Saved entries
+ + + + + + +

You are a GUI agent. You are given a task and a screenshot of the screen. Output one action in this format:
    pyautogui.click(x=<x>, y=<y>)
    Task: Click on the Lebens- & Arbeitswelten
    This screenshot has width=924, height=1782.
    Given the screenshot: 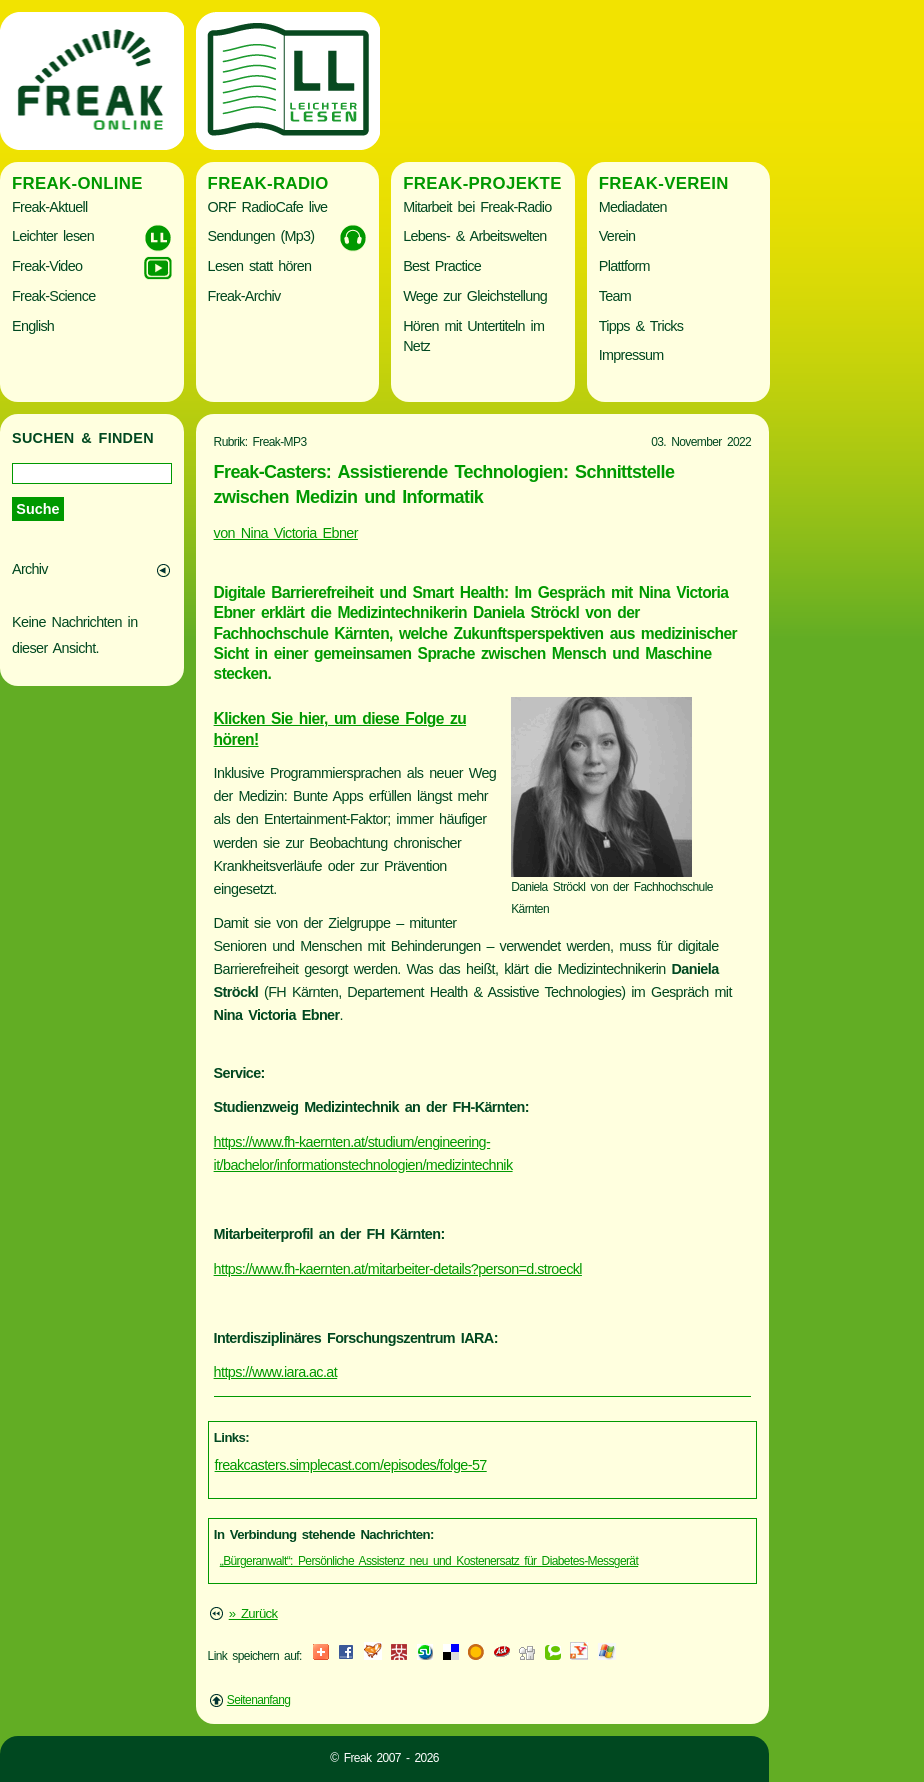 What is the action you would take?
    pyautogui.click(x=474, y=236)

+ + + + + + +

The problem
Copy out the data above word for word, starting at its first line and ending with the line that contains "This screenshot has".

Exercise output
You are a GUI agent. You are given a task and a screenshot of the screen. Output one action in this format:
    pyautogui.click(x=<x>, y=<y>)
    Task: Click on the Lebens- & Arbeitswelten
    This screenshot has width=924, height=1782.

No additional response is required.